Desertos

Andando , seguindo com passos largos,

Talvez curtos demais para percebê-los,

Pude perceber o fenômeno do lapso,

Manifesto sem que pudesse prevê-lo.

Olhava ao derredor e não via nada,

Ainda assim consentia o momento,

Não por quimeras de abstrações vagas,

Apenas por dores que enervam o sentimento.

Observando todo o vazio compreendo,

Desertos cada vez mais abrangentes,

Sem homens/mulheres para preenchê-los,

Ficando o sentido da falta entrementes.

Comemoro bodas da consumação niilista,

Arrancando suspiros de hiatos,

Tão pequeno que me comparo a uma molécula de formiga,

Pra que sentido, se o fim é fato?

Uma metafísica não me tranquiliza,

Alarga o abismo que me engole,

Onde os ecos se produzirão por anomia,

E serei resultado de uma nefasta prole.

Beijarei a face sensível do acaso,

Como se compreendesse a sorte,

Copulando nos mais diversos regatos,

Que pululam nos campos vastos de morte.

Invocarei os quatro elementos,

Pela singela noção de rito,

Não por crer em divinos sentidos,

Mas pelo resgate de um direito natural esquecido.

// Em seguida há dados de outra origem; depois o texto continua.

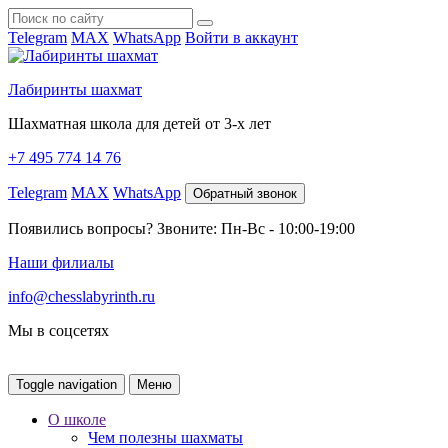
Telegram
MAX
WhatsApp
Войти в аккаунт
Лабиринты шахмат
Шахматная школа для детей от 3-х лет
+7 495 774 14 76
Telegram
MAX
WhatsApp
Обратный звонок
Появились вопросы? Звоните: Пн-Вс - 10:00-19:00
Наши филиалы
info@chesslabyrinth.ru
Мы в соцсетях
Toggle navigation
Меню
О школе
Чем полезны шахматы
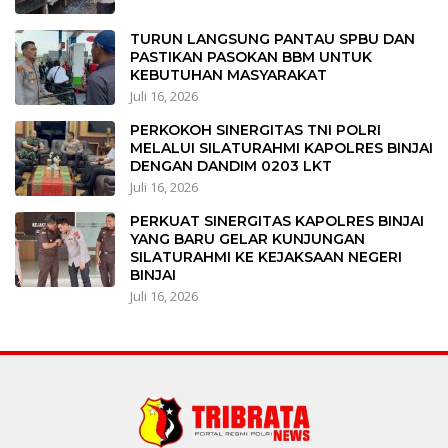
TURUN LANGSUNG PANTAU SPBU DAN
PASTIKAN PASOKAN BBM UNTUK
KEBUTUHAN MASYARAKAT
Juli 16, 2026
PERKOKOH SINERGITAS TNI POLRI
MELALUI SILATURAHMI KAPOLRES BINJAI
DENGAN DANDIM 0203 LKT
Juli 16, 2026
PERKUAT SINERGITAS KAPOLRES BINJAI
YANG BARU GELAR KUNJUNGAN
SILATURAHMI KE KEJAKSAAN NEGERI
BINJAI
Juli 16, 2026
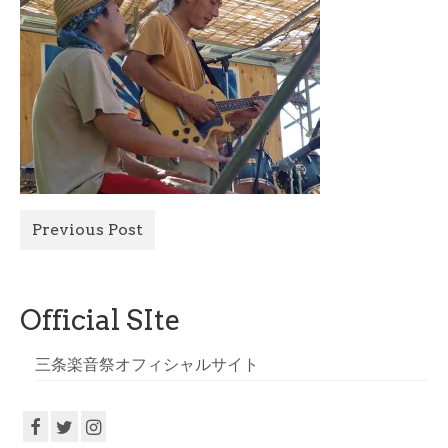
All Photo
Official Site
Previous Post
Official SIte
三条楽音祭オフィシャルサイト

Fomentando nas planícies estéreis,

A continuidade de sua improdutividade,

Ejaculando com extrema potência os diversos projéteis,

Que irão alcançar para fecundar distâncias incomensuráveis.

O deserto que vejo não poderia ser,

Se existisse uma presença sequer humana,

Abstenho-me de minha própria condição de ser,

Para contemplar o nada que me acompanha.

Abstraído não passo de uma possibilidade,

Vaga demais, a ponto de diluir-se,

Se pudesse compreender com acuidade,

Perceberia que até mesmo o Nada progride.

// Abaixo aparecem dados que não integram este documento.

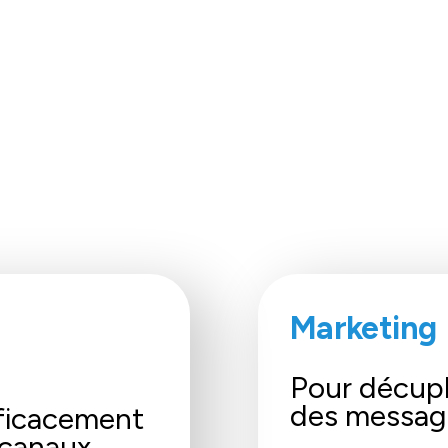
Marketing
Pour décuple
des messag
ficacement
 canaux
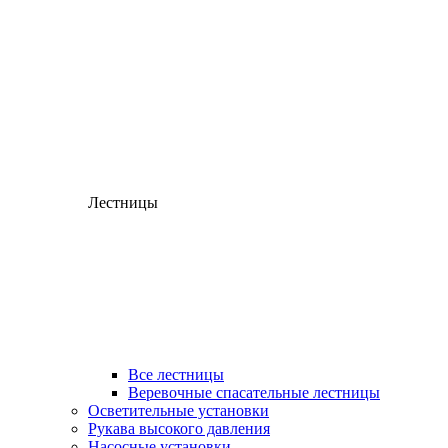
Лестницы
Все лестницы
Веревочные спасательные лестницы
Осветительные установки
Рукава высокого давления
Насосные установки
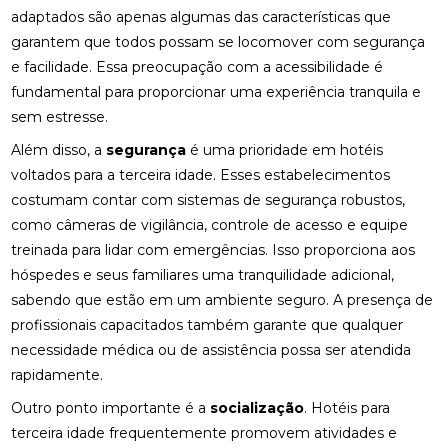
adaptados são apenas algumas das características que
garantem que todos possam se locomover com segurança
e facilidade. Essa preocupação com a acessibilidade é
fundamental para proporcionar uma experiência tranquila e
sem estresse.
Além disso, a
segurança
é uma prioridade em hotéis
voltados para a terceira idade. Esses estabelecimentos
costumam contar com sistemas de segurança robustos,
como câmeras de vigilância, controle de acesso e equipe
treinada para lidar com emergências. Isso proporciona aos
hóspedes e seus familiares uma tranquilidade adicional,
sabendo que estão em um ambiente seguro. A presença de
profissionais capacitados também garante que qualquer
necessidade médica ou de assistência possa ser atendida
rapidamente.
Outro ponto importante é a
socialização
. Hotéis para
terceira idade frequentemente promovem atividades e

Cético em relação a cada ato percebido,

Cego diante da visão que emana dos olhos,

Tateando as sombras de um mar sombrio e ressequido,

Afundando em movediças lavas que consomem da alma aos ossos.

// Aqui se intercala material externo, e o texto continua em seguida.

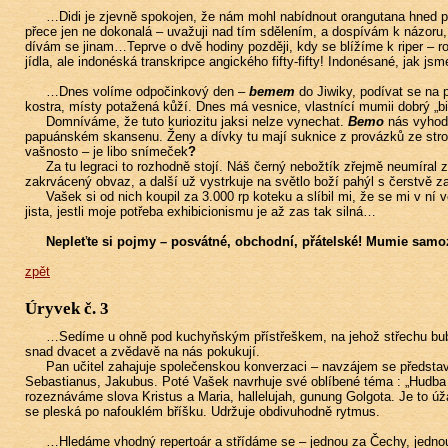
…Didi je zjevně spokojen, že nám mohl nabídnout orangutana hned po
přece jen ne dokonalá – uvažuji nad tím sdělením, a dospívám k názoru,
dívám se jinam…Teprve o dvě hodiny později, kdy se blížíme k riper – rozu
jídla, ale indonéská transkripce angického fifty-fifty! Indonésané, jak js
…Dnes volíme odpočinkový den –
bemem
do Jiwiky, podívat se na 
kostra, místy potažená kůží. Dnes má vesnice, vlastnící mumii dobrý „biz
Domníváme, že tuto kuriozitu jaksi nelze vynechat.
Bemo
nás vyhodí
papuánském skansenu. Ženy a dívky tu mají suknice z provázků ze strom
vašnosto – je libo snímeček
?
Za tu legraci to rozhodně stojí. Náš černý nebožtík zřejmě neumíra
zakrvácený obvaz, a další už vystrkuje na světlo boží pahýl s čerstvě z
Vašek si od nich koupil za 3.000 rp koteku a slíbil mi, že se mi v 
jista, jestli moje potřeba exhibicionismu je až zas tak silná…
Nepleťte si pojmy – posvátné, obchodní, přátelské! Mumie samozř
zpět
Úryvek č. 3
…Sedíme u ohně pod kuchyňským přístřeškem, na jehož střechu bubnu
snad dvacet a zvědavě na nás pokukují.
Pan učitel zahajuje společenskou konverzaci – navzájem se představu
Sebastianus, Jakubus. Poté Vašek navrhuje své oblíbené téma : „Hudba
rozeznáváme slova Kristus a Maria, hallelujah, gunung Golgota. Je to ú
se pleská po nafouklém bříšku. Udržuje obdivuhodně rytmus.
…Hledáme vhodný repertoár a střídáme se – jednou za Čechy, jednou 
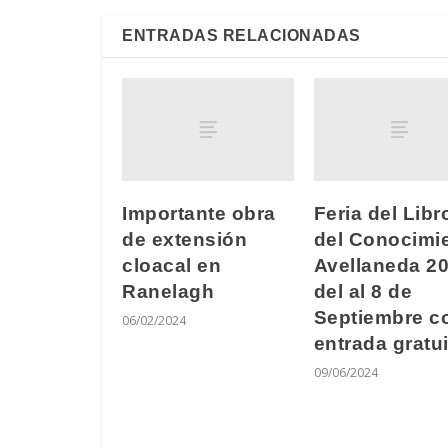
ENTRADAS RELACIONADAS
Importante obra
Feria del Libr
de extensión
del Conocimi
cloacal en
Avellaneda 20
Ranelagh
del al 8 de
Septiembre c
06/02/2024
entrada gratui
09/06/2024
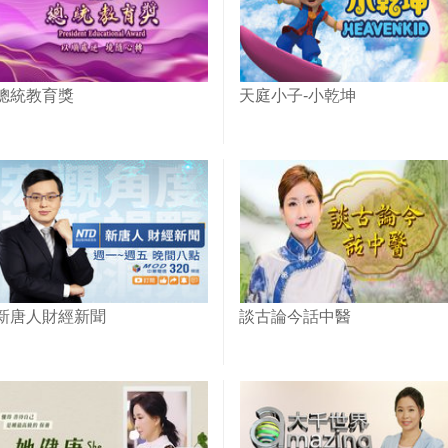
總統教育獎
天庭小子-小乾坤
新唐人財經新聞
談古論今話中醫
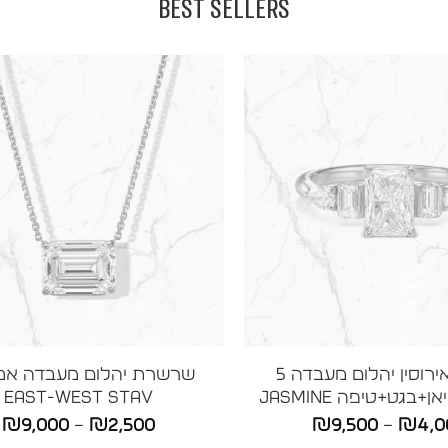
BEST SELLERS
טבעת אירוסין יהלום מעבדה 5
שרשרת יהלום מעבדה אמ
+בגט+טיפה JASMINE
East-West STAV
טווח
ט
₪
9,000
–
₪
2,500
₪
9,500
–
₪
4,0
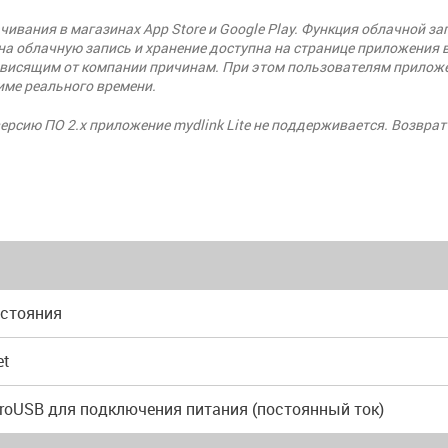
чивания в магазинах App Store и Google Play. Функция облачной 
а облачную запись и хранение доступна на странице приложения в 
ависящим от компании причинам. При этом пользователям приложе
име реального времени.
версию ПО 2.х приложение mydlink Lite не поддерживается. Возврат
остояния
et
croUSB для подключения питания (постоянный ток)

Desafortunado que chora sem verter uma gota sequer do sulco lacrimal,

Repleto de vermes que consomem sua carne a cada instante,

Fazendo-a regenerar com mais vigor substancial,

Reacendendo em seu calvário, como um Prometeu coadjuvante.

Pareço uma piada fúnebre de uma tragédia mal contada,

Sem destino que possa conduzir às graças de Loki,

Um coringa de uma partida em que foi carta descartada,

Sem o consolo de um par que sirva como consorte.

Violando o sentido por apostasia,

Vivendo de restos de algo que nem mesmo existe,

Uma ausência que vaga de forma vadia,

Repetido em breves momentos como inoportuno chiste.

Vômito expulso da fossa mais insalubre,

Abandonado como dejeto excretado da forma mais vil,

Solitário por ter adquirido o costume,

De demonstrar apenas um fragmento aterrorizante de seu ácido perfil.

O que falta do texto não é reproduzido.